Photos by Ty Hyten
The Scene: An extremely long line of fans trailed down the road behind the scenic Red Rocks Amphitheatre last Thursday night for a first-rate show that nearly didn’t come to fruition after a severed power line cut the electricity to the historic venue. Though the show was pushed back an hour, fans were in high spirits and the show that followed was more than worth the wait.
Opener: Houndmouth. With the little daylight that was left, Indiana’s Houndmouth opened the night with a set of killer set of pop folk-rock, heavy on rock. Their harmonies were on par with those of the headliner and the Bluesy guitar licks from front man Matt Myers cut off casual conversation and drew satisfied nods from mingling fans.

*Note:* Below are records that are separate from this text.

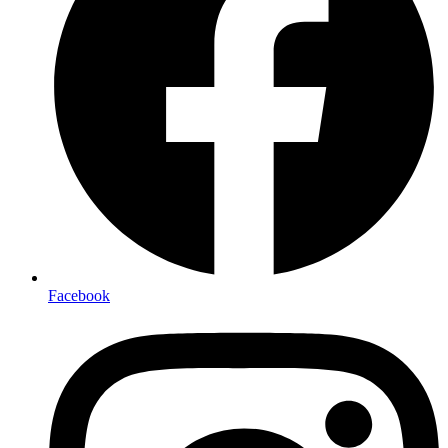
Facebook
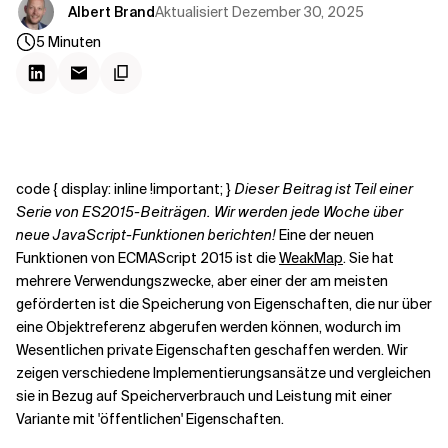
Kontextdateien
Aktualisiert
Dezember 30, 2025
Albert Brand
5
Minuten
code { display: inline !important; }
Dieser Beitrag ist Teil einer
Serie von ES2015-Beiträgen. Wir werden jede Woche über
neue JavaScript-Funktionen berichten!
Eine der neuen
Funktionen von ECMAScript 2015 ist die
WeakMap
. Sie hat
mehrere Verwendungszwecke, aber einer der am meisten
geförderten ist die Speicherung von Eigenschaften, die nur über
eine Objektreferenz abgerufen werden können, wodurch im
Wesentlichen private Eigenschaften geschaffen werden. Wir
zeigen verschiedene Implementierungsansätze und vergleichen
sie in Bezug auf Speicherverbrauch und Leistung mit einer
Variante mit 'öffentlichen' Eigenschaften.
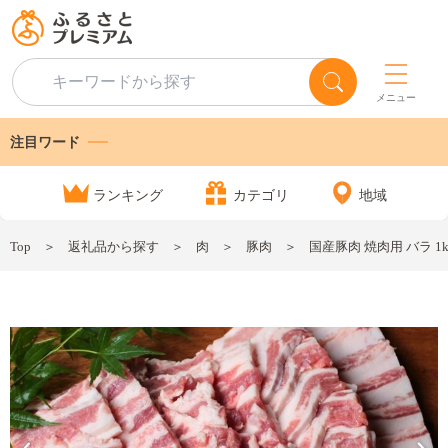
メニュー
注目ワード
ランキング
カテゴリ
地域
Top
返礼品から探す
肉
豚肉
国産豚肉 焼肉用 バラ 1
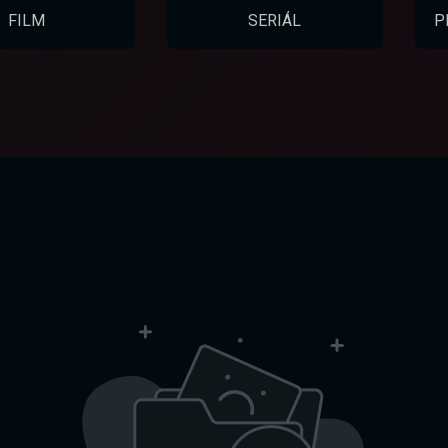
FILM
SERIÁL
P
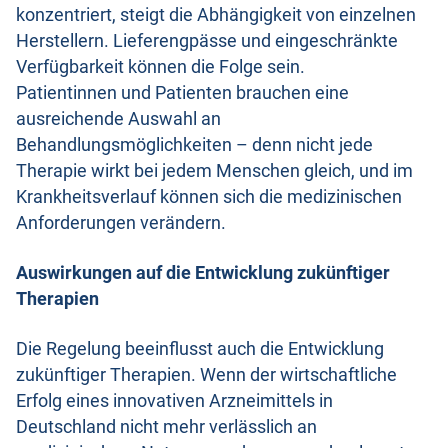
konzentriert, steigt die Abhängigkeit von einzelnen
Herstellern. Lieferengpässe und eingeschränkte
Verfügbarkeit können die Folge sein.
Patientinnen und Patienten brauchen eine
ausreichende Auswahl an
Behandlungsmöglichkeiten – denn nicht jede
Therapie wirkt bei jedem Menschen gleich, und im
Krankheitsverlauf können sich die medizinischen
Anforderungen verändern.
Auswirkungen auf die Entwicklung zukünftiger
Therapien
Die Regelung beeinflusst auch die Entwicklung
zukünftiger Therapien. Wenn der wirtschaftliche
Erfolg eines innovativen Arzneimittels in
Deutschland nicht mehr verlässlich an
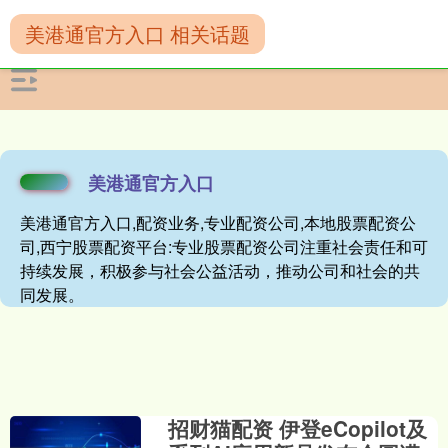
美港通官方入口 相关话题
美港通官方入口
美港通官方入口,配资业务,专业配资公司,本地股票配资公
司,西宁股票配资平台:专业股票配资公司注重社会责任和可
持续发展，积极参与社会公益活动，推动公司和社会的共
同发展。
招财猫配资 伊登eCopilot及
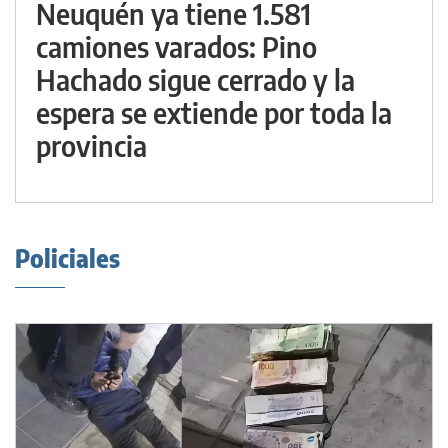
Neuquén ya tiene 1.581
camiones varados: Pino
Hachado sigue cerrado y la
espera se extiende por toda la
provincia
Policiales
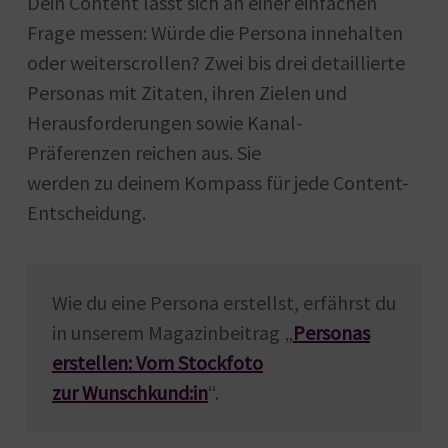
Dein Content lässt sich an einer einfachen
Frage messen: Würde die Persona innehalten
oder weiterscrollen? Zwei bis drei detaillierte
Personas mit Zitaten, ihren Zielen und
Herausforderungen sowie Kanal-
Präferenzen reichen aus. Sie
werden zu deinem Kompass für jede Content-
Entscheidung.
Wie du eine Persona erstellst, erfährst du
in
unserem Magazinbeitrag „
Personas
erstellen: Vom Stockfoto
zur
Wunschkund:in
“
.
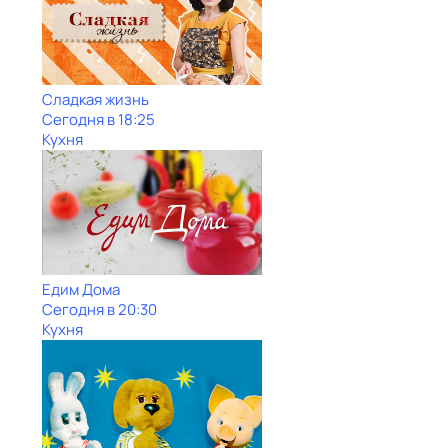
Сладкая жизнь
Сегодня в 18:25
Кухня
Едим Дома
Сегодня в 20:30
Кухня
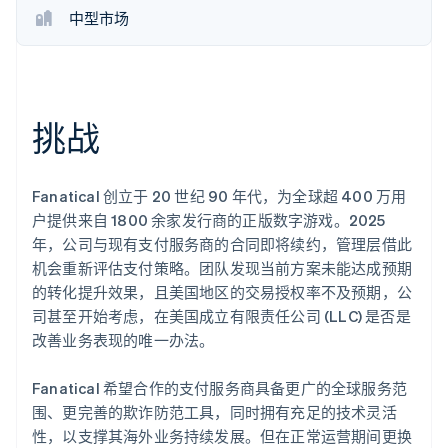
了解 Stripe 如何为 AI 构建经济基础设施。
中型市场
立即观看
挑战
Fanatical 创立于 20 世纪 90 年代，为全球超 400 万用
户提供来自 1800 余家发行商的正版数字游戏。2025
年，公司与现有支付服务商的合同即将续约，管理层借此
机会重新评估支付策略。团队发现当前方案未能达成预期
的转化提升效果，且美国地区的交易授权率不及预期，公
司甚至开始考虑，在美国成立有限责任公司 (LLC) 是否是
改善业务表现的唯一办法。
Fanatical 希望合作的支付服务商具备更广的全球服务范
围、更完善的欺诈防范工具，同时拥有充足的技术灵活
性，以支撑其海外业务持续发展。但在正常运营期间更换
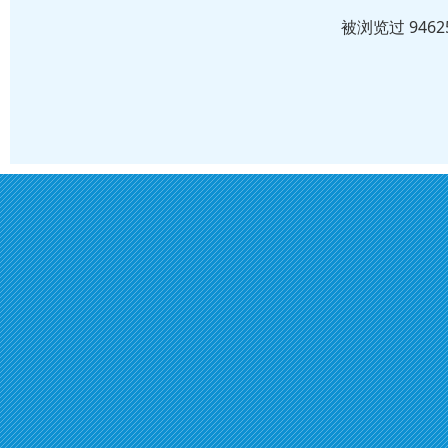
被浏览过 946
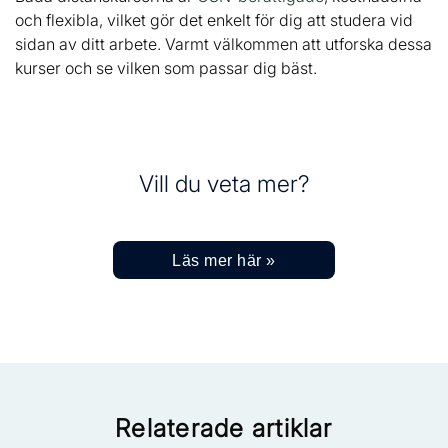
och flexibla, vilket gör det enkelt för dig att studera vid
sidan av ditt arbete. Varmt välkommen att utforska dessa
kurser och se vilken som passar dig bäst.
Vill du veta mer?
Läs mer här »
Relaterade artiklar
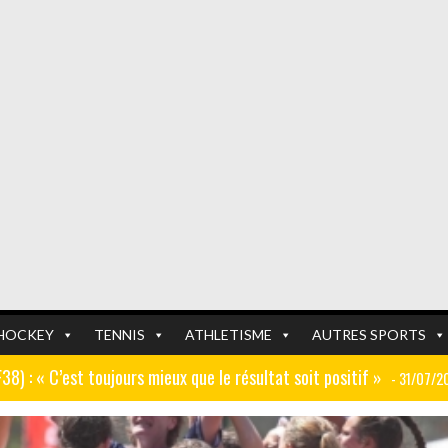
HOCKEY
TENNIS
ATHLETISME
AUTRES SPORTS
GF38) : « C’est toujours mieux que le résultat soit positif »
- 31/07/2
er (ex AJ Auxerre) : « Le travail dans les centres de formation est
FOOTBALL
FOOTBALL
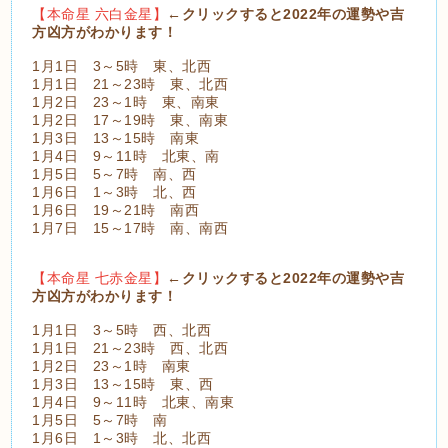
【本命星 六白金星】
←クリックすると2022年の運勢や吉
方凶方がわかります！
1月1日 3～5時 東、北西
1月1日 21～23時 東、北西
1月2日 23～1時 東、南東
1月2日 17～19時 東、南東
1月3日 13～15時 南東
1月4日 9～11時 北東、南
1月5日 5～7時 南、西
1月6日 1～3時 北、西
1月6日 19～21時 南西
1月7日 15～17時 南、南西
【本命星 七赤金星】
←クリックすると2022年の運勢や吉
方凶方がわかります！
1月1日 3～5時 西、北西
1月1日 21～23時 西、北西
1月2日 23～1時 南東
1月3日 13～15時 東、西
1月4日 9～11時 北東、南東
1月5日 5～7時 南
1月6日 1～3時 北、北西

Opener: Iron & Wine. Three years after The Head And The Heart opened for Iron & Wine at Boulder Theater, Sam Beam had returned as the opener. Iron & Wine can come in many shapes on the road, sometimes a funky multi-piece band, other times just an upright bass, keys and Sam on guitar, or occasionally just Sam solo. The full house at Red Rocks was lucky enough to get a gorgeous solo performance on Thursday.
It takes an act of Sam Beam’s caliber and a deep well of amazing songs to hold the attention of nearly 10,000 people with just an acoustic guitar. The Austin, TX based Folk star was in high spirits as he joked with the audience and briefly paused mid-song at times for a good chuckle. Even he seemed surprised by how uproarious the audience was at times.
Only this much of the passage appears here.